Exactly the lines below, starting with the one containing "Image resolution: width=1024, height=720." and going on through the one containing "about (488, 24)", must be reproduced, both ends included, and no pictures with them.

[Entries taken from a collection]
——
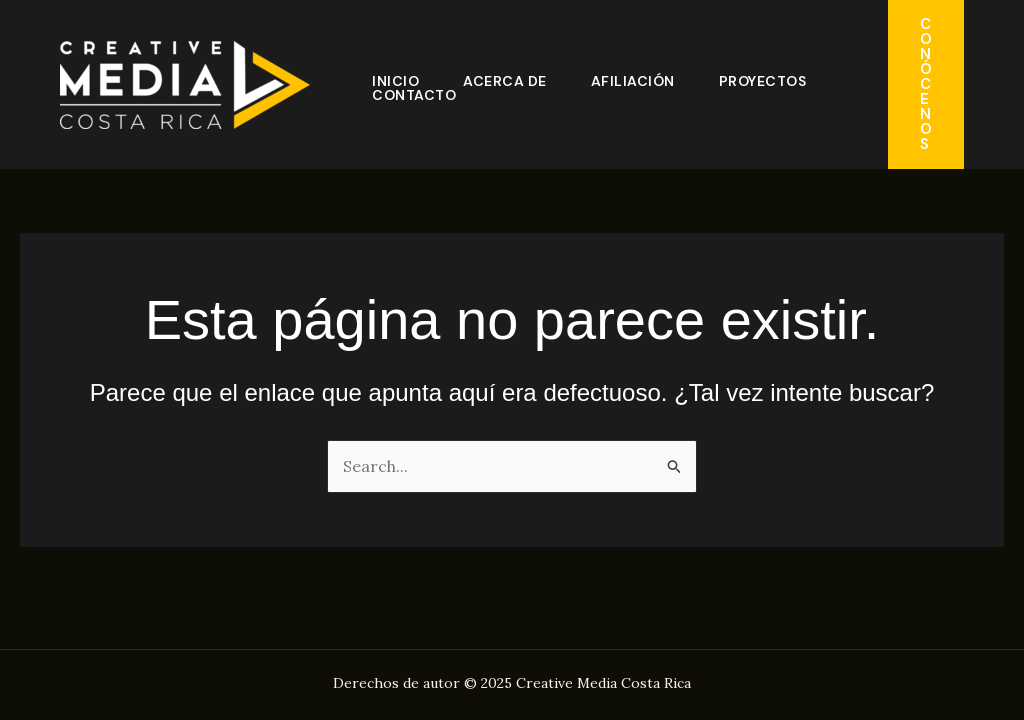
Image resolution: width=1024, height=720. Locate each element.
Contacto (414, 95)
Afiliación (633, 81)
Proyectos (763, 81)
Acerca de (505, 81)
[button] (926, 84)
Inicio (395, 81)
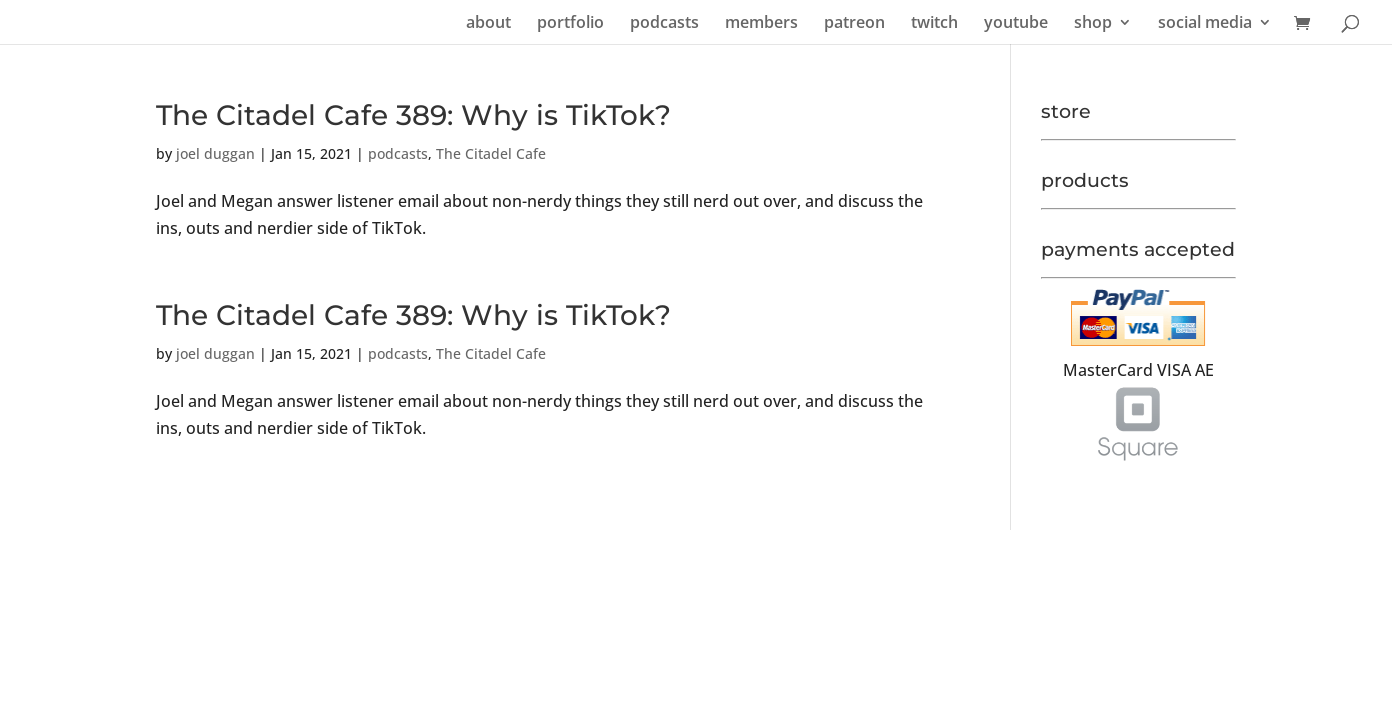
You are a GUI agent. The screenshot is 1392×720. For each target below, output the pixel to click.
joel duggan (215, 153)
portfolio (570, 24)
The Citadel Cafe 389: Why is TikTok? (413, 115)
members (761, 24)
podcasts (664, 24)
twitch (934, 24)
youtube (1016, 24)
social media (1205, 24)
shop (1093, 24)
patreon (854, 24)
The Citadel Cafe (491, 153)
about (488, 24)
——
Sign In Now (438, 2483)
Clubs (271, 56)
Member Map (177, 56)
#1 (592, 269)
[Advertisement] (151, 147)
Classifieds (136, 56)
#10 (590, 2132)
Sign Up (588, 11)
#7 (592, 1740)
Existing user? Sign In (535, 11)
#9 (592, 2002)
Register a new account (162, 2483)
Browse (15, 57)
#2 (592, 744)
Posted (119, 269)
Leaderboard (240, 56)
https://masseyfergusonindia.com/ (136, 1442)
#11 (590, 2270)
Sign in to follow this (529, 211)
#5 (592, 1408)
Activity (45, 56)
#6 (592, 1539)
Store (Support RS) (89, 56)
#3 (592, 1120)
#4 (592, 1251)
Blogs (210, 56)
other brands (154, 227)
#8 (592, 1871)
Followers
——
§ **Answer below**:
Image resolution: width=1024, height=720. Locate each element.
Contacto (414, 95)
Afiliación (633, 81)
Proyectos (763, 81)
Acerca de (505, 81)
[button] (926, 84)
Inicio (395, 81)
You are a GUI agent. The screenshot is 1392×720. For each target below, output the pixel to click.
joel duggan (215, 153)
portfolio (570, 24)
The Citadel Cafe 389: Why is TikTok? (413, 115)
members (761, 24)
podcasts (664, 24)
twitch (934, 24)
youtube (1016, 24)
social media (1205, 24)
shop (1093, 24)
patreon (854, 24)
The Citadel Cafe (491, 153)
about (488, 24)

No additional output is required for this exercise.